What you should do:
The expected output is every line of the data exactly as shown, minus the images.

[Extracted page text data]
>>>

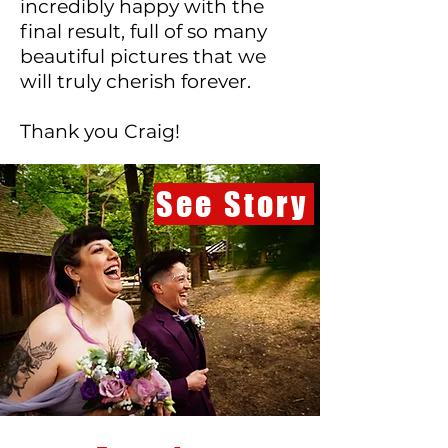
incredibly happy with the
final result, full of so many
beautiful pictures that we
will truly cherish forever.
Thank you Craig!
See Story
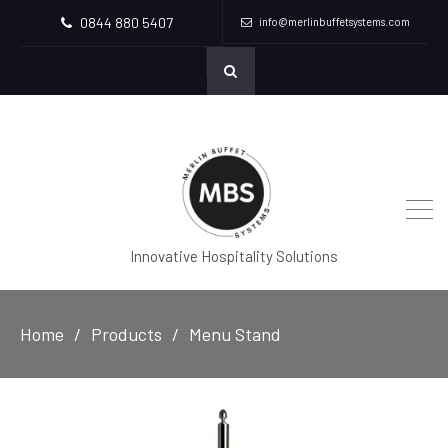
0844 880 5407
info@merlinbuffetsystems.com
Innovative Hospitality Solutions
Home
Products
Menu Stand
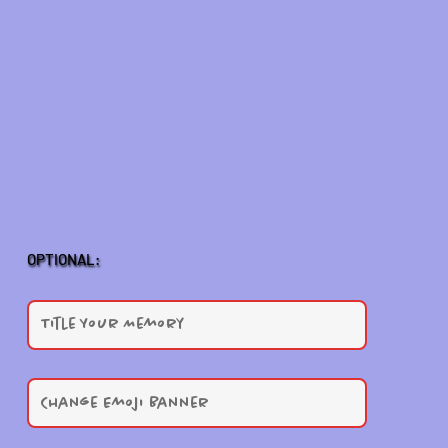
OPTIONAL:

<<<

Solution below:
incredibly happy with the
final result, full of so many
beautiful pictures that we
will truly cherish forever.
Thank you Craig!
See Story
0844 880 5407
info@merlinbuffetsystems.com
Innovative Hospitality Solutions
Home
Products
Menu Stand
OPTIONAL:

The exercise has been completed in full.